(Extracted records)
==================================================

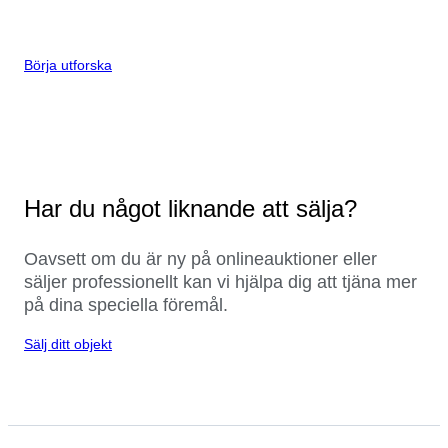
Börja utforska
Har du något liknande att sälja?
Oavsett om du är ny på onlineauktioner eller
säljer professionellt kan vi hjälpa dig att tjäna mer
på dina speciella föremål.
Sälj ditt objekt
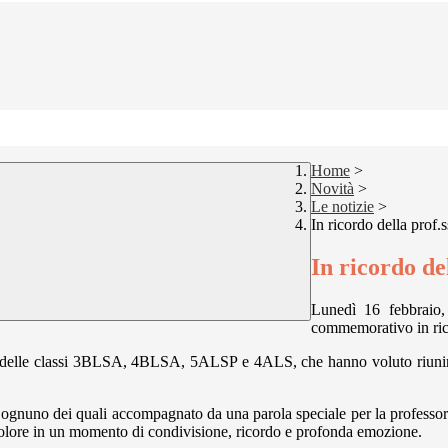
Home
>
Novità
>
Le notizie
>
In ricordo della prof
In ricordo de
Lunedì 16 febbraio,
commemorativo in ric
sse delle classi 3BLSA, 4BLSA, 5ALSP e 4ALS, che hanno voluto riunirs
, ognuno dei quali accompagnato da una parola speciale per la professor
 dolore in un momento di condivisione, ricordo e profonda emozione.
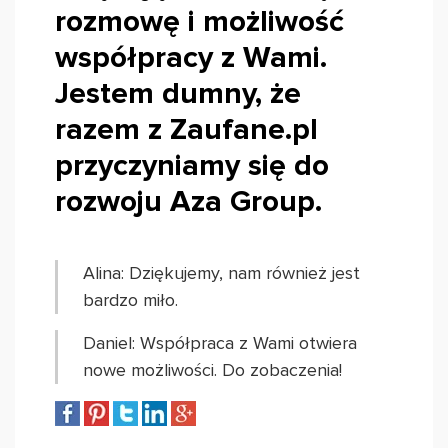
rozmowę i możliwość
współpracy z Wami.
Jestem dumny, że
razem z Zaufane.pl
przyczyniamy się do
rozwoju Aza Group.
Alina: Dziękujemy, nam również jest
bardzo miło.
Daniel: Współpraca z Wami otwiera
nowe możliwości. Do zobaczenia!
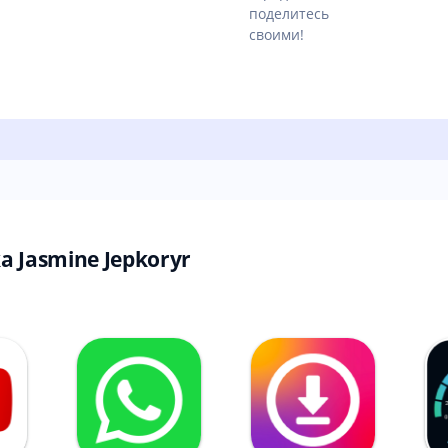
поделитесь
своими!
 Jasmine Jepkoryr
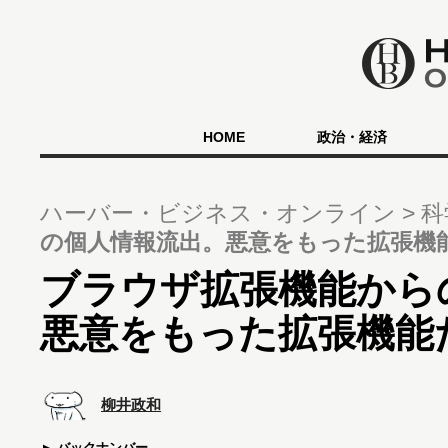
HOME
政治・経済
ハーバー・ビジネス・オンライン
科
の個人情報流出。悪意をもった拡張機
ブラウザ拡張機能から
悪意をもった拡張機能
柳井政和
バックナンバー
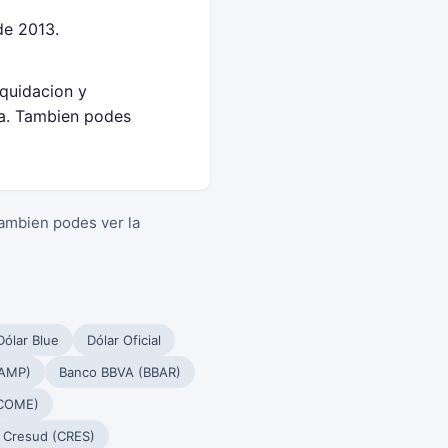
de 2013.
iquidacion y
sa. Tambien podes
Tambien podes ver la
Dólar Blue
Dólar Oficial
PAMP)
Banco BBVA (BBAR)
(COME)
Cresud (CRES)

==================================================

# [How to complete this task]
The answer must consist of every line from the data that contains the word "Tambien".

# [Result]
sa. Tambien podes
Tambien podes ver la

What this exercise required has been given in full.